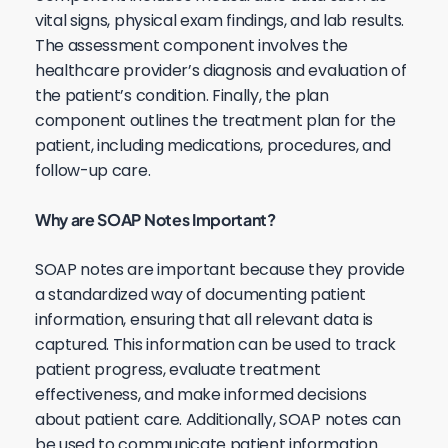
vital signs, physical exam findings, and lab results.
The assessment component involves the
healthcare provider’s diagnosis and evaluation of
the patient’s condition. Finally, the plan
component outlines the treatment plan for the
patient, including medications, procedures, and
follow-up care.
Why are SOAP Notes Important?
SOAP notes are important because they provide
a standardized way of documenting patient
information, ensuring that all relevant data is
captured. This information can be used to track
patient progress, evaluate treatment
effectiveness, and make informed decisions
about patient care. Additionally, SOAP notes can
be used to communicate patient information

============

The word "patient" appears in some lines above. Return every one of those lines.

- **Your solution**
the patient’s condition. Finally, the plan
patient, including medications, procedures, and
a standardized way of documenting patient
patient progress, evaluate treatment
about patient care. Additionally, SOAP notes can
be used to communicate patient information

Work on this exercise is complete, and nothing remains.